Speaker
Description
Recent advancements in deep learning have significantly improved electrocardiogram analysis for early and accurate detection of cardiovascular diseases. Unlike traditional ECG interpretation methods, which depend heavily on expert judgment and are prone to variability, machine learning models automatically identify complex patterns within large ECG datasets, offering enhanced diagnostic accuracy. Convolutional neural networks and transformer-based architectures demonstrate superior sensitivity and specificity, facilitating real-time monitoring and continuous risk assessment through wearable technology.
Machine learning effectively addresses ECG signal challenges, including noise reduction and variability management, by automatically extracting relevant clinical features. Explainability techniques further enhance clinical interpretability and trust among healthcare providers.
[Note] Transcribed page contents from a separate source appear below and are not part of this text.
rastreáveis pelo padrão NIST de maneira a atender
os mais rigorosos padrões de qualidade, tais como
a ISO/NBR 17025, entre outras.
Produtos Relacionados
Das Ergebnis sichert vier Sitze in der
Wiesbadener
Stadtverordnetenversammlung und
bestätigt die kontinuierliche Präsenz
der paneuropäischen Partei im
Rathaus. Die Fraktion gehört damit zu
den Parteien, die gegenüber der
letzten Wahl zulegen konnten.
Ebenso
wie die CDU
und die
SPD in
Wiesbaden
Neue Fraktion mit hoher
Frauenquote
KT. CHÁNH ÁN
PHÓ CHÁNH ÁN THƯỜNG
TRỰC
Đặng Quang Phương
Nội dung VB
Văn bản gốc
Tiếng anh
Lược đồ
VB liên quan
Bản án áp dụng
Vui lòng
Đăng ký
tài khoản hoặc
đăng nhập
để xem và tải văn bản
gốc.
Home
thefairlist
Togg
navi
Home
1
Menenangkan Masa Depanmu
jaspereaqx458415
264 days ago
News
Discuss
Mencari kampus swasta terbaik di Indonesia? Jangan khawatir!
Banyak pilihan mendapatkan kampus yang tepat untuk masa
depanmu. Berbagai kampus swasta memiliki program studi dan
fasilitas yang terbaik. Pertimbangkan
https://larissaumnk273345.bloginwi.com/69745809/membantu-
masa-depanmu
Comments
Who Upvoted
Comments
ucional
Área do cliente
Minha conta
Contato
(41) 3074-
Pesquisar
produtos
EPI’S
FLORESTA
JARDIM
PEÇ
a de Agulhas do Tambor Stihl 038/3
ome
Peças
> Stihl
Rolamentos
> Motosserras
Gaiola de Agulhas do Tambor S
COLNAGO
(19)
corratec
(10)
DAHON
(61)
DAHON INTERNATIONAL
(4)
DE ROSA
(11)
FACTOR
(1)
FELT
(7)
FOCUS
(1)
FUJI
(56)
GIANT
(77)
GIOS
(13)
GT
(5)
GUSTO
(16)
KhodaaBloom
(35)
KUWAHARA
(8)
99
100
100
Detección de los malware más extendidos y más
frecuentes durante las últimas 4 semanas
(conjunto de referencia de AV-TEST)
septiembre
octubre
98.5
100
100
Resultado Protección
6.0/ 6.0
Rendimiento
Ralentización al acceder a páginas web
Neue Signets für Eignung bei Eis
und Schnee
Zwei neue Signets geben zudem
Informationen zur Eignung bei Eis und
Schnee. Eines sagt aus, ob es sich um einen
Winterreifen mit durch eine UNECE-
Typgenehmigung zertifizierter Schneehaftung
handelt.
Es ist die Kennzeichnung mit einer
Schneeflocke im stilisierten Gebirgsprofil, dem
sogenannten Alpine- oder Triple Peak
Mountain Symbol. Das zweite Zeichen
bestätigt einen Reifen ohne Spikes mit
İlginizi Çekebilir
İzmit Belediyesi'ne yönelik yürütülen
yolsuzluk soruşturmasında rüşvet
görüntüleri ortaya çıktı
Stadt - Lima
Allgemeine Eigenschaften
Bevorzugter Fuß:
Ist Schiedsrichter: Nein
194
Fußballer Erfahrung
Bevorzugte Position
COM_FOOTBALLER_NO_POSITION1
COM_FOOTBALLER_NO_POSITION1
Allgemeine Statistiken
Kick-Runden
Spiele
Additionally, the adoption of federated learning in ECG analysis allows collaborative model training across distributed data sources, ensuring patient privacy and improved model generalization across different clinics and devices.
We propose an end-to-end deep neural network-based tool specifically designed for cardiovascular disease detection, integrating advanced preprocessing techniques, deep feature extraction, and robust classification algorithms. The proposed solution demonstrates high diagnostic accuracy validated across diverse patient cohorts and varied clinical settings. Furthermore, it includes intuitive visualization and interpretability modules, enabling clinicians to clearly understand model predictions. This comprehensive tool is designed for seamless integration into clinical workflows, enhancing efficiency, enabling timely clinical decisions, and contributing to improved patient outcomes.